Segment Start: DATA UNDER STUDY
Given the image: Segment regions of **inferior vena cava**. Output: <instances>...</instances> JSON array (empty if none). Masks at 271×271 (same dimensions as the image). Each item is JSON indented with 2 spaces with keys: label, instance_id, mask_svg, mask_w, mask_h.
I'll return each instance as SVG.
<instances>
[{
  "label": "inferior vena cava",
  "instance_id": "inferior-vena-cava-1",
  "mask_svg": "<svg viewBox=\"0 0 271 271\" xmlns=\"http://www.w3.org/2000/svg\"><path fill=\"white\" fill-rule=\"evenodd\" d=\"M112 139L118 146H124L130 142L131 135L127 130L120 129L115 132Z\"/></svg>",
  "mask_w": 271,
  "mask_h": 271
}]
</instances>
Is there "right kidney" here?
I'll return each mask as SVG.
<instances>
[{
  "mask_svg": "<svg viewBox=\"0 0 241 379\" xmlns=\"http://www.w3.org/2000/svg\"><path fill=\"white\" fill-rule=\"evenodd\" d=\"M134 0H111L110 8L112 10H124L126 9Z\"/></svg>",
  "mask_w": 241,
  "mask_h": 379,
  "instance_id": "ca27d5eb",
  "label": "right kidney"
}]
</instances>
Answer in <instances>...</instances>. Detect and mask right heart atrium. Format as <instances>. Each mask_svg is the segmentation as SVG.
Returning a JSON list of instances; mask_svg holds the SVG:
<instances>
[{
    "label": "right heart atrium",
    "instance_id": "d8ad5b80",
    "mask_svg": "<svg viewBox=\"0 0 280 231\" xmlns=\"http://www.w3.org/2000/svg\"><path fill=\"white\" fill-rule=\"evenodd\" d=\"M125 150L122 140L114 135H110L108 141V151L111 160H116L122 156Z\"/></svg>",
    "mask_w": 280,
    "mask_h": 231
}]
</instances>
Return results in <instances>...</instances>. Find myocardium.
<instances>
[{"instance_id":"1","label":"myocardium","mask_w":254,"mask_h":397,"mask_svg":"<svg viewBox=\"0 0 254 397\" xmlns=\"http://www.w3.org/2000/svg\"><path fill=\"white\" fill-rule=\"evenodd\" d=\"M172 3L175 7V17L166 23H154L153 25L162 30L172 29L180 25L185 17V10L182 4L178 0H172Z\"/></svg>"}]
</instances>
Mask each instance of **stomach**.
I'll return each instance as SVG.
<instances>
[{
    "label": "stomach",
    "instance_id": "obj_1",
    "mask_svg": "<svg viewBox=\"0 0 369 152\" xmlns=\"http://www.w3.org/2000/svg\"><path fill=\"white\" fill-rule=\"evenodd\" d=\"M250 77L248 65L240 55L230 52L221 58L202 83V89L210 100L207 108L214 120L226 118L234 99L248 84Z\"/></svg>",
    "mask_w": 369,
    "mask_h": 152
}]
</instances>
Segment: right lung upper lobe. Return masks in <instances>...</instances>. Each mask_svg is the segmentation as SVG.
Segment End: DATA UNDER STUDY
* [REQUIRED ACTION]: Give an exact copy of every line from the one holding "Answer in <instances>...</instances>." through the end of the records, both included, and no other lines.

* [YOUR SOLUTION]:
Answer in <instances>...</instances>. Detect and mask right heart atrium. Format as <instances>. Each mask_svg is the segmentation as SVG.
Returning a JSON list of instances; mask_svg holds the SVG:
<instances>
[{
    "label": "right heart atrium",
    "instance_id": "d8ad5b80",
    "mask_svg": "<svg viewBox=\"0 0 280 231\" xmlns=\"http://www.w3.org/2000/svg\"><path fill=\"white\" fill-rule=\"evenodd\" d=\"M125 150L122 140L114 135H110L108 141V151L111 160H116L122 156Z\"/></svg>",
    "mask_w": 280,
    "mask_h": 231
}]
</instances>
Return results in <instances>...</instances>. Find myocardium.
<instances>
[{"instance_id":"1","label":"myocardium","mask_w":254,"mask_h":397,"mask_svg":"<svg viewBox=\"0 0 254 397\" xmlns=\"http://www.w3.org/2000/svg\"><path fill=\"white\" fill-rule=\"evenodd\" d=\"M172 3L175 7V17L166 23H154L153 25L162 30L172 29L180 25L185 17V10L182 4L178 0H172Z\"/></svg>"}]
</instances>
Mask each instance of **stomach**.
I'll return each instance as SVG.
<instances>
[{
    "label": "stomach",
    "instance_id": "obj_1",
    "mask_svg": "<svg viewBox=\"0 0 369 152\" xmlns=\"http://www.w3.org/2000/svg\"><path fill=\"white\" fill-rule=\"evenodd\" d=\"M250 77L248 65L240 55L230 52L221 58L202 83V89L210 100L207 108L214 120L226 118L234 99L248 84Z\"/></svg>",
    "mask_w": 369,
    "mask_h": 152
}]
</instances>
Segment: right lung upper lobe. Return masks in <instances>...</instances>. Each mask_svg is the segmentation as SVG.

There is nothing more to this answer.